= Beginning of Section =

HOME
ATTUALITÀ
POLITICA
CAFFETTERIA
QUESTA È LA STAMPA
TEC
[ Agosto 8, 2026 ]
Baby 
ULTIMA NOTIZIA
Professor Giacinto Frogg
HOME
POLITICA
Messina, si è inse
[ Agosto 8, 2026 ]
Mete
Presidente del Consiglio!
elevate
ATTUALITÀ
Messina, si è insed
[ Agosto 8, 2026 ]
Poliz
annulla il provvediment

= End of Section =

WORK ORDER | The complete material should be output once more, word for word.

RESPONSE |
HOME
ATTUALITÀ
POLITICA
CAFFETTERIA
QUESTA È LA STAMPA
TEC
[ Agosto 8, 2026 ]
Baby 
ULTIMA NOTIZIA
Professor Giacinto Frogg
HOME
POLITICA
Messina, si è inse
[ Agosto 8, 2026 ]
Mete
Presidente del Consiglio!
elevate
ATTUALITÀ
Messina, si è insed
[ Agosto 8, 2026 ]
Poliz
annulla il provvediment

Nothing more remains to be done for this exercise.